(Aim of the task)
Skip the images; return every entry exactly.

(Given records)
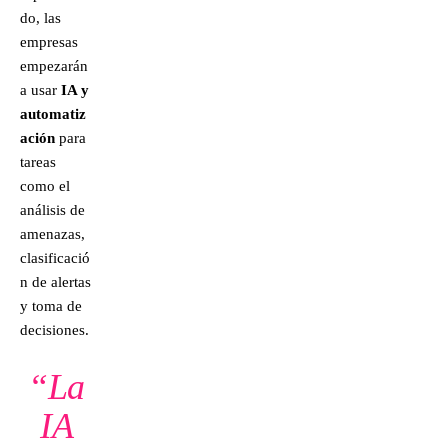
do, las
empresas
empezarán
a usar
IA y
automatiz
ación
para
tareas
como el
análisis de
amenazas,
clasificació
n de alertas
y toma de
decisiones.
“La
IA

(Solution to this problem)
do, las
empresas
empezarán
a usar
IA y
automatiz
ación
para
tareas
como el
análisis de
amenazas,
clasificació
n de alertas
y toma de
decisiones.
“La
IA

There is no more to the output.